Amy Waltz

Amy Waltz

This post is a short, jittery, very loose, and slightly overdriven acoustic guitar version of a tune called “Anna Waltz” which was composed by a guy named D.E. Jannon and published in 1854. I learned it from sheet music at the Library of Congress web site.

MP3: Lucas Gonze — Amy Waltz (1:36)

This recording is under a Creative Commons BY-SA license per my standard license statement.

See also Carrie Waltz.

Carrie Waltz

This post is one of my acoustic guitar recordings. It is a tune called “Carrie Waltz” which was composed by a guy named D.E. Jannon and published in 1854. I learned it from sheet music at the Library of Congress web site.

Lucas Gonze — Carrie Waltz

I’m only publishing an MP3, not an Ogg anything or a lossless version or the Audacity original. And I didn’t pay any attention to the tagging process, so it might or might not have reasonable metadata and proper Creative Commons licensing in the ID3 tags. It takes forever to get all these details right and I want to see how it feels to focus on the tunes and not worry about the computer maintenance.

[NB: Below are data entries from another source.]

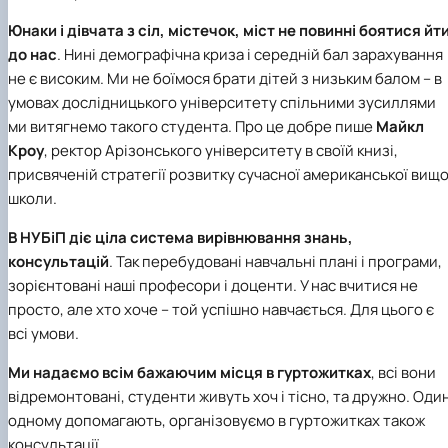
Юнаки і дівчата з сіл, містечок, міст не повинні боятися йт
до нас
. Нині демографічна криза і середній бал зарахування
не є високим. Ми не боїмося брати дітей з низьким балом – в
умовах дослідницького університету спільними зусиллями
ми витягнемо такого студента. Про це добре пише
Майкл
Кроу
, ректор
Арізонського університету
в своїй книзі,
присвяченій стратегії розвитку сучасної американської вищо
школи.
В НУБіП діє ціла система вирівнювання знань,
консультацій
. Так перебудовані навчальні плані і програми,
зорієнтовані наші професори і доценти. У нас вчитися не
просто, але хто хоче – той успішно навчається. Для цього є
всі умови.
Ми надаємо всім бажаючим місця в гуртожитках
, всі вони
відремонтовані, студенти живуть хоч і тісно, та дружно. Оди
одному допомагають, організовуємо в гуртожитках також
консультації.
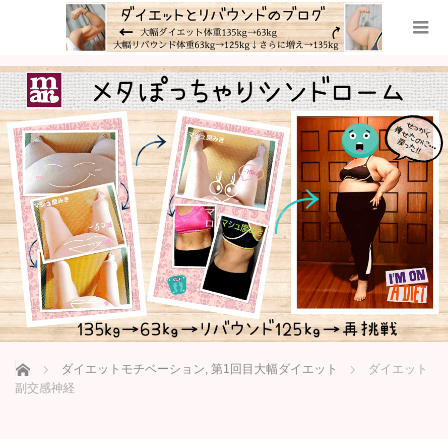
ホーム
ダイエットモチベーション
,
第1回目大幅ダイエット
ダイエット
副交感神経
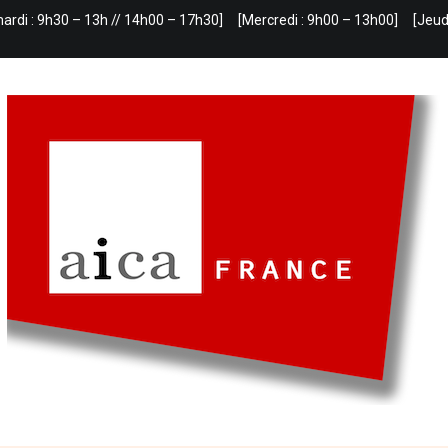
mardi : 9h30 – 13h // 14h00 – 17h30]
[Mercredi : 9h00 – 13h00]
[Jeud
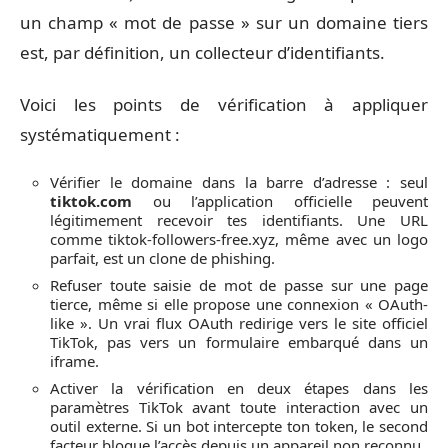
un champ « mot de passe » sur un domaine tiers
est, par définition, un collecteur d’identifiants.
Voici les points de vérification à appliquer
systématiquement :
Vérifier le domaine dans la barre d’adresse : seul
tiktok.com
ou l’application officielle peuvent
légitimement recevoir tes identifiants. Une URL
comme tiktok-followers-free.xyz, même avec un logo
parfait, est un clone de phishing.
Refuser toute saisie de mot de passe sur une page
tierce, même si elle propose une connexion « OAuth-
like ». Un vrai flux OAuth redirige vers le site officiel
TikTok, pas vers un formulaire embarqué dans un
iframe.
Activer la vérification en deux étapes dans les
paramètres TikTok avant toute interaction avec un
outil externe. Si un bot intercepte ton token, le second
facteur bloque l’accès depuis un appareil non reconnu.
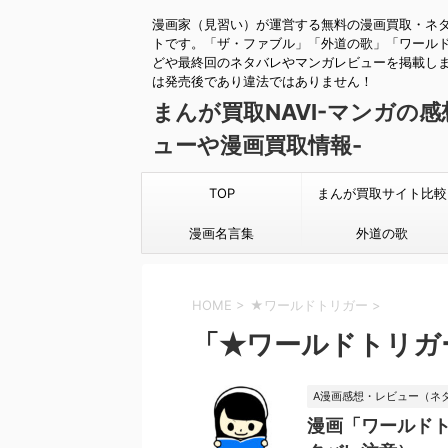
漫画家（見習い）が運営する無料の漫画買取・ネ
トです。「ザ・ファブル」「外道の歌」「ワール
どや最終回のネタバレやマンガレビューを掲載し
は発売後であり違法ではありません！
まんが買取NAVI-マンガの
ューや漫画買取情報-
TOP
まんが買取サイト比較
漫画名言集
外道の歌
HOME
>
★ワールドトリガー
>
「★ワールドトリガ
A漫画感想・レビュー（ネ
漫画「ワールドト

This recording is under a Creative Commons BY-SA license per my standard license statement.

Here’s the sheet music original that I worked from:

Carrie Waltz sheet music

once you’ve made the sale, you take the money

I’ll tell you how I know that the magnificently insane yet ballsy new download store at Lala.com is not going to make it. I fell in love with an album (“album”? “compilation”? what do we call these things in their online iteration?) via their wonderful free sample site, and I would gladly fork over the stupidly expensive $13.78 they are asking, but they won’t sell me anything I can play, because their downloads will only work on an iPod.

They won’t work in iTunes, they definitely won’t work in a Unix shell window, and they would fucking come alive and laugh at me if I tried to get them to play on my cell phone. “hahahahahahahahahah” say the little downloads. “You’re going out of business,” says the grumpy blogger.

It’s like selling bread which only toasts in one brand of toaster. Or butter which can only be spread with a Land O’ Lakes ® brand knife. You can call these B Read and spUtter or whatever else strikes your fancy, but they aren’t bread and butter.

The album, by the way, is Mambo Sinuendo by Ry Cooder and Manuel Galban. Check it out — Lala makes it easy to *play*, but good luck *paying*.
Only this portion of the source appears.